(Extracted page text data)
----------
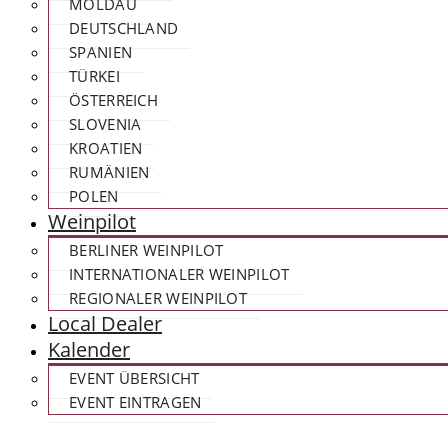
MOLDAU
DEUTSCHLAND
SPANIEN
TÜRKEI
ÖSTERREICH
SLOVENIA
KROATIEN
RUMÄNIEN
POLEN
Weinpilot
BERLINER WEINPILOT
INTERNATIONALER WEINPILOT
REGIONALER WEINPILOT
Local Dealer
Kalender
EVENT ÜBERSICHT
EVENT EINTRAGEN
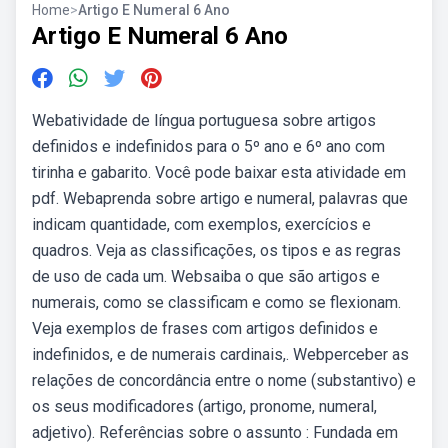
Home
>
Artigo E Numeral 6 Ano
Artigo E Numeral 6 Ano
Webatividade de língua portuguesa sobre artigos
definidos e indefinidos para o 5º ano e 6º ano com
tirinha e gabarito. Você pode baixar esta atividade em
pdf. Webaprenda sobre artigo e numeral, palavras que
indicam quantidade, com exemplos, exercícios e
quadros. Veja as classificações, os tipos e as regras
de uso de cada um. Websaiba o que são artigos e
numerais, como se classificam e como se flexionam.
Veja exemplos de frases com artigos definidos e
indefinidos, e de numerais cardinais,. Webperceber as
relações de concordância entre o nome (substantivo) e
os seus modificadores (artigo, pronome, numeral,
adjetivo). Referências sobre o assunto : Fundada em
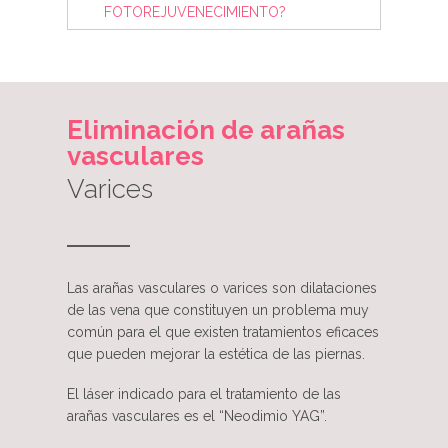
FOTOREJUVENECIMIENTO?
Eliminación de arañas
vasculares
Varices
Las arañas vasculares o varices son dilataciones
de las vena que constituyen un problema muy
común para el que existen tratamientos eficaces
que pueden mejorar la estética de las piernas.
El láser indicado para el tratamiento de las
arañas vasculares es el “Neodimio YAG”.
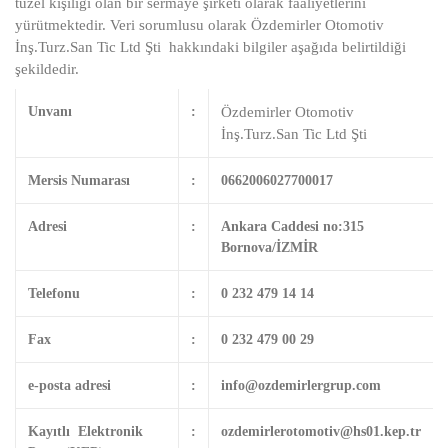
tüzel kişiliği olan bir sermaye şirketi olarak faaliyetlerini
yürütmektedir. Veri sorumlusu olarak Özdemirler Otomotiv
İnş.Turz.San Tic Ltd Şti hakkındaki bilgiler aşağıda belirtildiği
şekildedir.
Özdemirler Otomotiv
Unvanı
:
İnş.Turz.San Tic Ltd Şti
Mersis Numarası
:
0662006027700017
Adresi
:
Ankara Caddesi no:315
Bornova/İZMİR
Telefonu
:
0 232 479 14 14
Fax
:
0 232 479 00 29
e-posta adresi
:
info@ozdemirlergrup.com
Kayıtlı Elektronik
:
ozdemirlerotomotiv@hs01.kep.tr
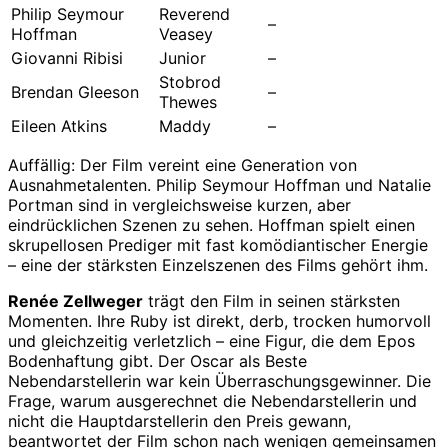
Philip Seymour
Reverend
–
Hoffman
Veasey
Giovanni Ribisi
Junior
–
Stobrod
Brendan Gleeson
–
Thewes
Eileen Atkins
Maddy
–
Auffällig: Der Film vereint eine Generation von
Ausnahmetalenten. Philip Seymour Hoffman und Natalie
Portman sind in vergleichsweise kurzen, aber
eindrücklichen Szenen zu sehen. Hoffman spielt einen
skrupellosen Prediger mit fast komödiantischer Energie
– eine der stärksten Einzelszenen des Films gehört ihm.
Renée Zellweger
trägt den Film in seinen stärksten
Momenten. Ihre Ruby ist direkt, derb, trocken humorvoll
und gleichzeitig verletzlich – eine Figur, die dem Epos
Bodenhaftung gibt. Der Oscar als Beste
Nebendarstellerin war kein Überraschungsgewinner. Die
Frage, warum ausgerechnet die Nebendarstellerin und
nicht die Hauptdarstellerin den Preis gewann,
beantwortet der Film schon nach wenigen gemeinsamen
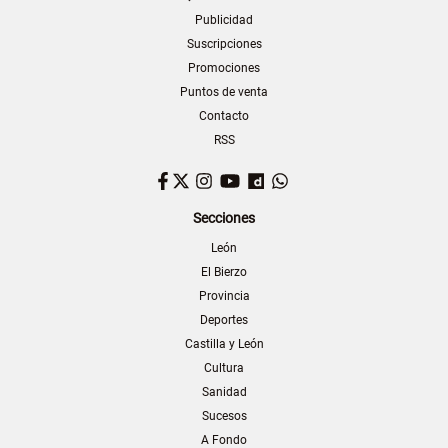
Publicidad
Suscripciones
Promociones
Puntos de venta
Contacto
RSS
Facebook
Twitter
Instagram
YouTube
Dailymotion
WhatsApp
Secciones
León
El Bierzo
Provincia
Deportes
Castilla y León
Cultura
Sanidad
Sucesos
A Fondo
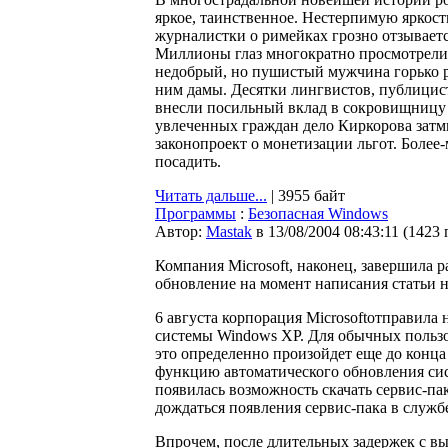
яркое, таинственное. Нестерпимую яркость
журналистки о римейках грозно отзывает
Миллионы глаз многократно просмотрели н
недобрый, но пушистый мужчина горько р
ним дамы. Десятки лингвистов, публицист
внесли посильный вклад в сокровищницу р
увлеченных граждан дело Киркорова затми
законопроект о монетизации льгот. Боле
посадить.
Читать дальше...
| 3955 байт
Программы
:
Безопасная Windows
Автор:
Мastak
в 13/08/2004 08:43:11
(
1423 
Компания Microsoft, наконец, завершила 
обновление на момент написания статьи 
6 августа корпорация Microsoftотправил
системы Windows XP. Для обычных пользо
это определенно произойдет еще до конца 
функцию автоматического обновления сист
появилась возможность скачать сервис-пак 
дождаться появления сервис-пака в служб
Впрочем, после длительных задержек с вы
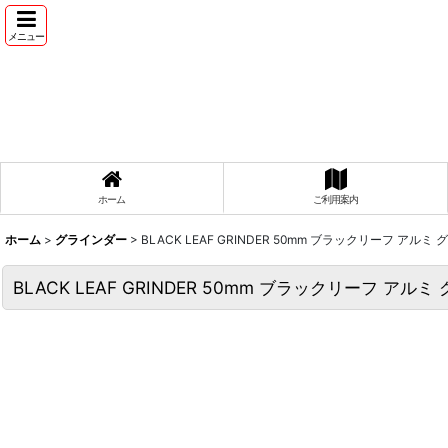
メニュー
ホーム
ご利用案内
ホーム
>
グラインダー
>
BLACK LEAF GRINDER 50mm ブラックリーフ アルミ 
BLACK LEAF GRINDER 50mm ブラックリーフ アルミ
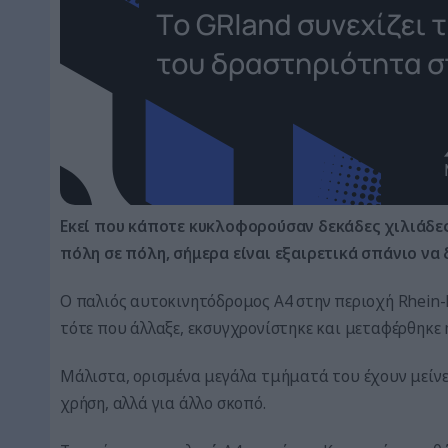
Εκεί που κάποτε κυκλοφορούσαν δεκάδες χιλιάδες
πόλη σε πόλη, σήμερα είναι εξαιρετικά σπάνιο να
Ο παλιός αυτοκινητόδρομος Α4 στην περιοχή Rhein-
τότε που άλλαξε, εκσυγχρονίστηκε και μεταφέρθηκε 
Μάλιστα, ορισμένα μεγάλα τμήματά του έχουν μείνει
χρήση, αλλά για άλλο σκοπό.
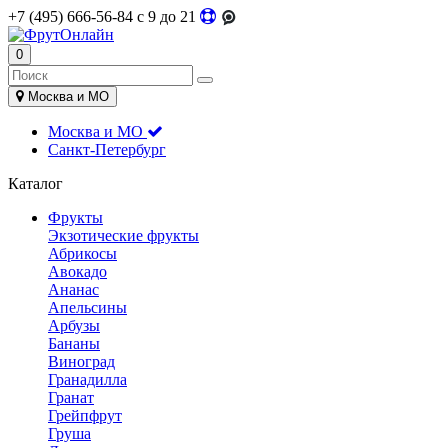
+7 (495) 666-56-84
c 9 до 21
0
Москва и МО
Москва и МО
Санкт-Петербург
Каталог
Фрукты
Экзотические фрукты
Абрикосы
Авокадо
Ананас
Апельсины
Арбузы
Бананы
Виноград
Гранадилла
Гранат
Грейпфрут
Груша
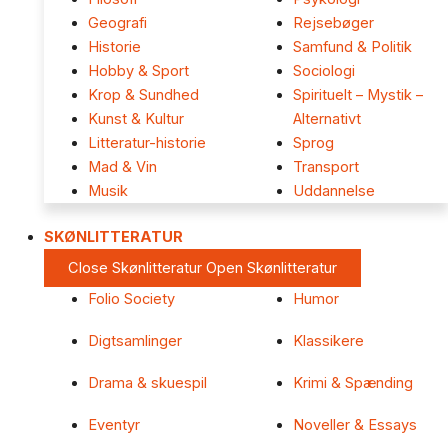
Geografi
Rejsebøger
Historie
Samfund & Politik
Hobby & Sport
Sociologi
Krop & Sundhed
Spirituelt – Mystik –
Kunst & Kultur
Alternativt
Litteratur-historie
Sprog
Mad & Vin
Transport
Musik
Uddannelse
SKØNLITTERATUR
Close Skønlitteratur
Open Skønlitteratur
Folio Society
Humor
Digtsamlinger
Klassikere
Drama & skuespil
Krimi & Spænding
Eventyr
Noveller & Essays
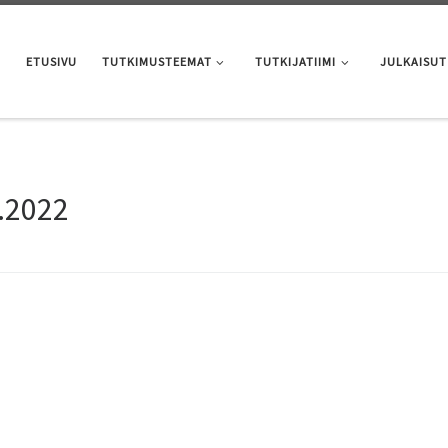
ETUSIVU
TUTKIMUSTEEMAT
TUTKIJATIIMI
JULKAISUT
.2022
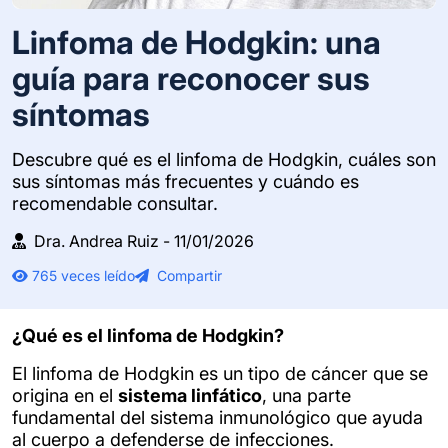
Linfoma de Hodgkin: una
guía para reconocer sus
síntomas
Descubre qué es el linfoma de Hodgkin, cuáles son
sus síntomas más frecuentes y cuándo es
recomendable consultar.
Dra. Andrea Ruiz - 11/01/2026
765 veces leído
Compartir
¿Qué es el linfoma de Hodgkin?
El linfoma de Hodgkin es un tipo de cáncer que se
origina en el
sistema linfático
, una parte
fundamental del sistema inmunológico que ayuda
al cuerpo a defenderse de infecciones.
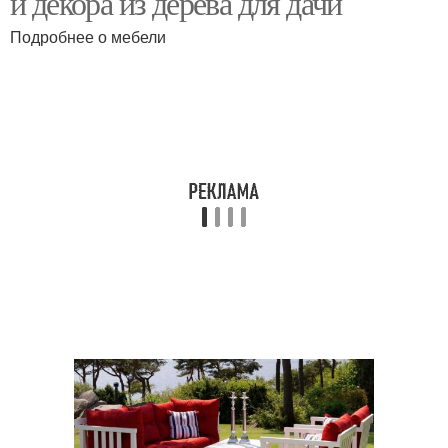
и декора из дерева для дачи
Подробнее о мебели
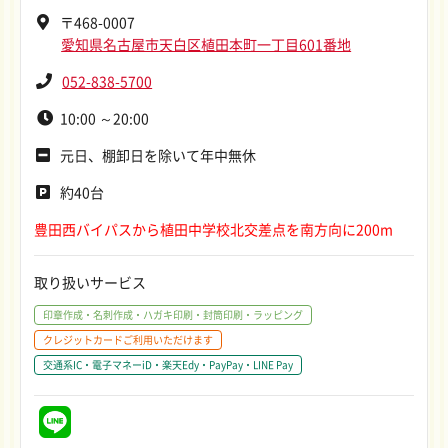
〒468-0007
愛知県名古屋市天白区植田本町一丁目601番地
052-838-5700
10:00 ～20:00
元日、棚卸日を除いて年中無休
約40台
豊田西バイパスから植田中学校北交差点を南方向に200m
取り扱いサービス
印章作成・名刺作成・ハガキ印刷・封筒印刷・ラッピング
クレジットカードご利用いただけます
交通系IC・電子マネーiD・楽天Edy・PayPay・LINE Pay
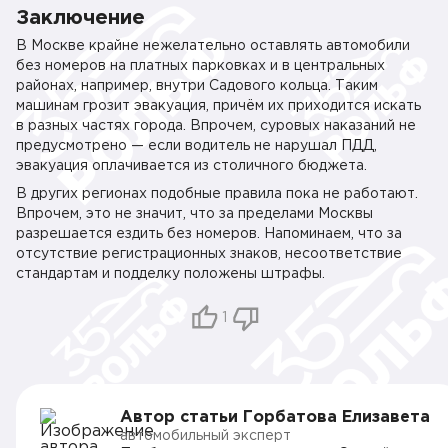
Заключение
В Москве крайне нежелательно оставлять автомобили
без номеров на платных парковках и в центральных
районах, например, внутри Садового кольца. Таким
машинам грозит эвакуация, причём их приходится искать
в разных частях города. Впрочем, суровых наказаний не
предусмотрено — если водитель не нарушал ПДД,
эвакуация оплачивается из столичного бюджета.
В других регионах подобные правила пока не работают.
Впрочем, это не значит, что за пределами Москвы
разрешается ездить без номеров. Напоминаем, что за
отсутствие регистрационных знаков, несоответствие
стандартам и подделку положены штрафы.
1
Автор статьи Горбатова Елизавета
автомобильный эксперт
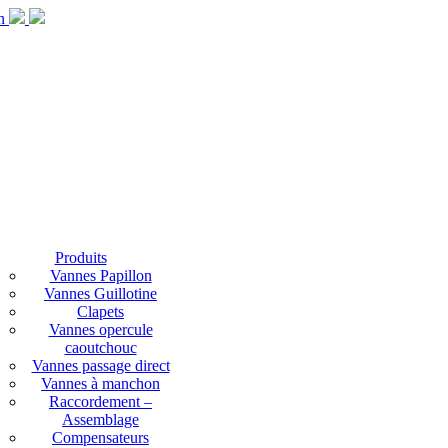
Produits
Vannes Papillon
Vannes Guillotine
Clapets
Vannes opercule
caoutchouc
Vannes passage direct
Vannes à manchon
Raccordement –
Assemblage
Compensateurs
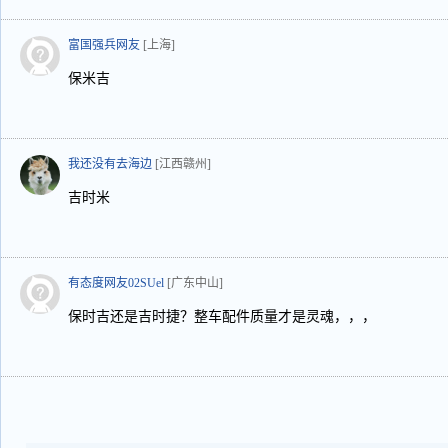
富国强兵网友
[上海]
保米吉
我还没有去海边
[江西赣州]
吉时米
有态度网友02SUel
[广东中山]
保时吉还是吉时捷？整车配件质量才是灵魂，，，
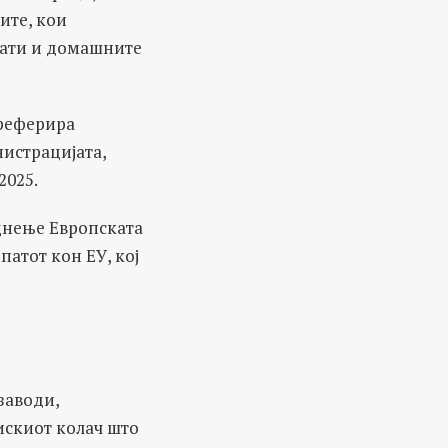
ите, кои
рати и домашните
преферира
истрацијата,
2025.
оцнење Европската
патот кон ЕУ, кој
заводи,
искиот колач што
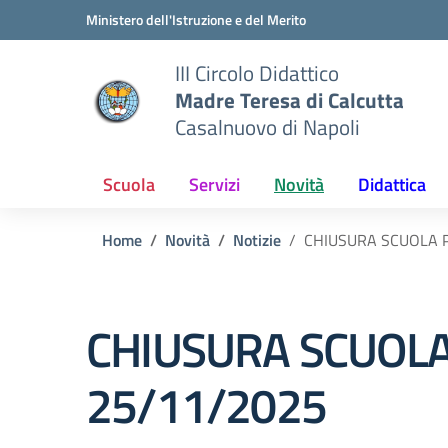
Vai ai contenuti
Vai al menu di navigazione
Vai al footer
Ministero dell'Istruzione e del Merito
III Circolo Didattico
Madre Teresa di Calcutta
Casalnuovo di Napoli
Scuola
Servizi
Novità
Didattica
Home
Novità
Notizie
CHIUSURA SCUOLA 
CHIUSURA SCUOLA
25/11/2025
----------
Work required.
Your task is to repeat exactly the lines from the beginning of the data to the line that contains "Momenten. Ihre Ruby", both ends included, leaving out pictures.

Solution.
MOLDAU
DEUTSCHLAND
SPANIEN
TÜRKEI
ÖSTERREICH
SLOVENIA
KROATIEN
RUMÄNIEN
POLEN
Weinpilot
BERLINER WEINPILOT
INTERNATIONALER WEINPILOT
REGIONALER WEINPILOT
Local Dealer
Kalender
EVENT ÜBERSICHT
EVENT EINTRAGEN
Home
>
Artigo E Numeral 6 Ano
Artigo E Numeral 6 Ano
Webatividade de língua portuguesa sobre artigos
definidos e indefinidos para o 5º ano e 6º ano com
tirinha e gabarito. Você pode baixar esta atividade em
pdf. Webaprenda sobre artigo e numeral, palavras que
indicam quantidade, com exemplos, exercícios e
quadros. Veja as classificações, os tipos e as regras
de uso de cada um. Websaiba o que são artigos e
numerais, como se classificam e como se flexionam.
Veja exemplos de frases com artigos definidos e
indefinidos, e de numerais cardinais,. Webperceber as
relações de concordância entre o nome (substantivo) e
os seus modificadores (artigo, pronome, numeral,
adjetivo). Referências sobre o assunto : Fundada em
FOTOREJUVENECIMIENTO?
Eliminación de arañas
vasculares
Varices
Las arañas vasculares o varices son dilataciones
de las vena que constituyen un problema muy
común para el que existen tratamientos eficaces
que pueden mejorar la estética de las piernas.
El láser indicado para el tratamiento de las
arañas vasculares es el “Neodimio YAG”.
tüzel kişiliği olan bir sermaye şirketi olarak faaliyetlerini
yürütmektedir. Veri sorumlusu olarak Özdemirler Otomotiv
İnş.Turz.San Tic Ltd Şti hakkındaki bilgiler aşağıda belirtildiği
şekildedir.
Özdemirler Otomotiv
Unvanı
:
İnş.Turz.San Tic Ltd Şti
Mersis Numarası
:
0662006027700017
Adresi
:
Ankara Caddesi no:315
Bornova/İZMİR
Telefonu
:
0 232 479 14 14
Fax
:
0 232 479 00 29
e-posta adresi
:
info@ozdemirlergrup.com
Kayıtlı Elektronik
:
ozdemirlerotomotiv@hs01.kep.tr
Philip Seymour
Reverend
–
Hoffman
Veasey
Giovanni Ribisi
Junior
–
Stobrod
Brendan Gleeson
–
Thewes
Eileen Atkins
Maddy
–
Auffällig: Der Film vereint eine Generation von
Ausnahmetalenten. Philip Seymour Hoffman und Natalie
Portman sind in vergleichsweise kurzen, aber
eindrücklichen Szenen zu sehen. Hoffman spielt einen
skrupellosen Prediger mit fast komödiantischer Energie
– eine der stärksten Einzelszenen des Films gehört ihm.
Renée Zellweger
trägt den Film in seinen stärksten
Momenten. Ihre Ruby ist direkt, derb, trocken humorvoll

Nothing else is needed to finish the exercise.